Kim Min Seok, Choi Young Wook, Prakash Borghare Shubham, Lee Youngju, Lim Soo, Woo Se Joon
Department of Ophthalmology, Seoul National University College of Medicine, Seoul National University Bundang Hospital, Seongnam-si, Republic of Korea.
RetiMark R&D Center, Seoul, Republic of Korea.
Front Med (Lausanne). 2025 May 30;12:1542860. doi: 10.3389/fmed.2025.1542860. eCollection 2025.
Machine learning technology that uses available clinical data to predict diabetic retinopathy (DR) can be highly valuable in medical settings where fundus cameras are not accessible.
This study aimed to develop and compare machine learning algorithms for predicting DR without fundus image.
We used data from Korea National Health and Nutrition Examination Survey (2008-2012 and 2017-2021) and enrolled individuals aged ≥ 20 years with diabetes who received fundus examination. Predictive models for DR were developed using logistic regression and three machine learning algorithms: extreme gradient boosting, decision tree, and random forest. Model performance was evaluated using area under the receiver operating characteristic curve (AUC) and accuracy for the diagnosis of DR, and feature importance was determined using Shapley Additive Explanations (SHAP).
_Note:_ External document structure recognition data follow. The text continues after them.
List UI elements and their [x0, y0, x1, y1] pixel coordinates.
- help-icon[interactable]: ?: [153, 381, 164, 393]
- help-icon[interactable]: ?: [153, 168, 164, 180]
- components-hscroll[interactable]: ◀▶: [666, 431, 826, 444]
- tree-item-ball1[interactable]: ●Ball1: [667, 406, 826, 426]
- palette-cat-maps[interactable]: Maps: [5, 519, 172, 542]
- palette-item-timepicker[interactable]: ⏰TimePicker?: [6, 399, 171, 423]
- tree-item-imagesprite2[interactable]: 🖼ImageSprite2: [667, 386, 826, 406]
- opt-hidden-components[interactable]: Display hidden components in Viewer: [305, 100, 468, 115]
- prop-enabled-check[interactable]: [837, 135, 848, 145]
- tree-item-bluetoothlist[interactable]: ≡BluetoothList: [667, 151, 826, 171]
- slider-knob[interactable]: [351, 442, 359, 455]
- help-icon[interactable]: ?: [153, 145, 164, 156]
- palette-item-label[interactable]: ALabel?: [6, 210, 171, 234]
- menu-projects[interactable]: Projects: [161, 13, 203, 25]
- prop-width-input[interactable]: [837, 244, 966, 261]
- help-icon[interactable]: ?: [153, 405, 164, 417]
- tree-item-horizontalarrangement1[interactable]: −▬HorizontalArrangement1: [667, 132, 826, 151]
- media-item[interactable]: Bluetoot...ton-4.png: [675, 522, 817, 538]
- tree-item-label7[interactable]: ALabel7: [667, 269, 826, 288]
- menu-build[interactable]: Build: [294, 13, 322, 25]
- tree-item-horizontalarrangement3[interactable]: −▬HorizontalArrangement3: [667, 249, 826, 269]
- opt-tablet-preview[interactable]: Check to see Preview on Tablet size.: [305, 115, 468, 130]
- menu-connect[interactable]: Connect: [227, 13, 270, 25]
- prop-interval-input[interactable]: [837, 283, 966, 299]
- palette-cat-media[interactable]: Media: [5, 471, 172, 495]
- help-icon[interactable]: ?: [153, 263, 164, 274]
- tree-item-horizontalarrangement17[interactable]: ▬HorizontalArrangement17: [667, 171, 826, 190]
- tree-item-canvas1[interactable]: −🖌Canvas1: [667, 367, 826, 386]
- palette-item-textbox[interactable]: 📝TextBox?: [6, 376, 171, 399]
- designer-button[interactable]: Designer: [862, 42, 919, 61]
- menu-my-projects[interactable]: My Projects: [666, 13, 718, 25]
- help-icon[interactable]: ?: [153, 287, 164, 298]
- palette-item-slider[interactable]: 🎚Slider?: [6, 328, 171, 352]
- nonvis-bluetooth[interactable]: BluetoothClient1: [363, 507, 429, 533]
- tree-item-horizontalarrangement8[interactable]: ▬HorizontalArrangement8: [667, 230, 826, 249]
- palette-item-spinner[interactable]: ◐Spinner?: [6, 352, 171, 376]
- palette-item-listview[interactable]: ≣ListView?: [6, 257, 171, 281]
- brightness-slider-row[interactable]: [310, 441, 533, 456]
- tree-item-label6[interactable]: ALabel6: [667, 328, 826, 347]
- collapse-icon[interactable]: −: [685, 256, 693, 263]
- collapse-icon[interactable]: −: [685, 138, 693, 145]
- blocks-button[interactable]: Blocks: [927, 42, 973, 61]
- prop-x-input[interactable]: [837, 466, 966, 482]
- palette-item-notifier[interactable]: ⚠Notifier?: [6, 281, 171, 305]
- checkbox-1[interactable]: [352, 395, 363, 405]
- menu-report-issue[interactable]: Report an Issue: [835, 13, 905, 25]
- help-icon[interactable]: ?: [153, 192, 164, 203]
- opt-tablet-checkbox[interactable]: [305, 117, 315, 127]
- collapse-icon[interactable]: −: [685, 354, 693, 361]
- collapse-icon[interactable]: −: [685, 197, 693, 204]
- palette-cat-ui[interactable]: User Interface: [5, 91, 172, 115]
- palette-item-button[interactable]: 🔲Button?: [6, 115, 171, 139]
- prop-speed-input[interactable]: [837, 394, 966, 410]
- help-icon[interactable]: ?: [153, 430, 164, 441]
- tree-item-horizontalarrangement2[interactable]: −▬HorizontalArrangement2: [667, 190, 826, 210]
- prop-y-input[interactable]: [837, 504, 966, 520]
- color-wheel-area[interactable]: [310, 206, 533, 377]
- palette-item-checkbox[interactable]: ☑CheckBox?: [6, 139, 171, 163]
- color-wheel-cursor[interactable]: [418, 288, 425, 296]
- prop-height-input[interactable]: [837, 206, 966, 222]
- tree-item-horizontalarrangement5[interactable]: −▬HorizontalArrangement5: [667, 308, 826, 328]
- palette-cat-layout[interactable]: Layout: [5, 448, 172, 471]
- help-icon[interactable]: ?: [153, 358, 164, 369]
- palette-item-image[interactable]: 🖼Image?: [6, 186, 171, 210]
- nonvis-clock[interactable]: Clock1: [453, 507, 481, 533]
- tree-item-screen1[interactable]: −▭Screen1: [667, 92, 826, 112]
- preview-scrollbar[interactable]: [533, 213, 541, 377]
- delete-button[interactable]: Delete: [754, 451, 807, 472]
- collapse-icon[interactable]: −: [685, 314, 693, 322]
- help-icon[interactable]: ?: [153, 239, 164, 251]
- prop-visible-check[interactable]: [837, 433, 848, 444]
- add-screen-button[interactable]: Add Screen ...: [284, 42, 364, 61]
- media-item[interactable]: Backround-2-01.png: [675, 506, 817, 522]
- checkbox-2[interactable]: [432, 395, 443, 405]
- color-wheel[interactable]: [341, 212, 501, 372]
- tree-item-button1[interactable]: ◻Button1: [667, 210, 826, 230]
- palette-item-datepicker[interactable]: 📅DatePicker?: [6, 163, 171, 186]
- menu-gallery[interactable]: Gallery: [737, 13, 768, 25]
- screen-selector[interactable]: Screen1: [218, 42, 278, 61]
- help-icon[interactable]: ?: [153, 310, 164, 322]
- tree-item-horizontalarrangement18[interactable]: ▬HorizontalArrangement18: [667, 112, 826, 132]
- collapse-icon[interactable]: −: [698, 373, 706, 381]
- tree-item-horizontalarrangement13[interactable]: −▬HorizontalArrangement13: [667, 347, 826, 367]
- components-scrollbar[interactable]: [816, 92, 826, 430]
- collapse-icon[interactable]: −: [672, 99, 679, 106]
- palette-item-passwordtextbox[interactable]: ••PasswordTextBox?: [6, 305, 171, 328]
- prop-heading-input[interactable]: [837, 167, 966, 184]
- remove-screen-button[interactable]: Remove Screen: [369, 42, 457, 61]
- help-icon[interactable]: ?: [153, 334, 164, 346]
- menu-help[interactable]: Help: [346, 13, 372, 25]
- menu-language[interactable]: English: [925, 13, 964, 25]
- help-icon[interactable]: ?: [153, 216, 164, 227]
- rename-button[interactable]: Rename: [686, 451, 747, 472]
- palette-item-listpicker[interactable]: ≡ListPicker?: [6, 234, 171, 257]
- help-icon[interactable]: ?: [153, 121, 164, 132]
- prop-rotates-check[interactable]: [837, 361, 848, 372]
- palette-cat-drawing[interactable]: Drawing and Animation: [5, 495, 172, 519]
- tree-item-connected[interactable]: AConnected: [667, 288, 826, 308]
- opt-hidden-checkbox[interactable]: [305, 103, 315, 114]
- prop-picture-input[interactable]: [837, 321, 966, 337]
Among the 3,026 diabetic participants (male, 50.7%; mean age, 63.7 ± 10.5 years), 671 (22.2%) had DR. The random forest model, using 16 variables, achieved the highest AUC of 0.748 (95% confidence interval, 0.705-0.790) with a sensitivity 0.669, specificity of 0.729 and an accuracy of 0.715. As interpreted by SHAP, HbA1c, fasting glucose levels, duration of diabetes, and body mass index were identified as common key determinants influencing the model's outcomes.
The DR prediction models using machine learning techniques demonstrated reliable performance even without fundus imaging, with the random forest model showing particularly strong results. These models could assist in managing DR by identifying high-risk patients, enabling timely ophthalmic referrals.
利用现有临床数据预测糖尿病视网膜病变(DR)的机器学习技术,在无法使用眼底相机的医疗环境中具有很高的价值。
本研究旨在开发和比较用于预测无眼底图像的DR的机器学习算法。
我们使用了韩国国家健康与营养检查调查(2008 - 2012年和2017 - 2021年)的数据,纳入年龄≥20岁且接受过眼底检查的糖尿病患者。使用逻辑回归和三种机器学习算法(极端梯度提升、决策树和随机森林)开发DR预测模型。使用受试者工作特征曲线下面积(AUC)和DR诊断准确性评估模型性能,并使用Shapley加性解释(SHAP)确定特征重要性。
在3026名糖尿病参与者中(男性占50.7%;平均年龄63.7±10.5岁),671人(22.2%)患有DR。使用16个变量的随机森林模型实现了最高AUC为0.748(95%置信区间,0.705 - 0.790),灵敏度为0.669,特异度为0.729,准确率为0.715。经SHAP解释,糖化血红蛋白、空腹血糖水平、糖尿病病程和体重指数被确定为影响模型结果的常见关键决定因素。
使用机器学习技术的DR预测模型即使在没有眼底成像的情况下也表现出可靠的性能,随机森林模型的结果尤为突出。这些模型可以通过识别高危患者来协助DR管理,实现及时的眼科转诊。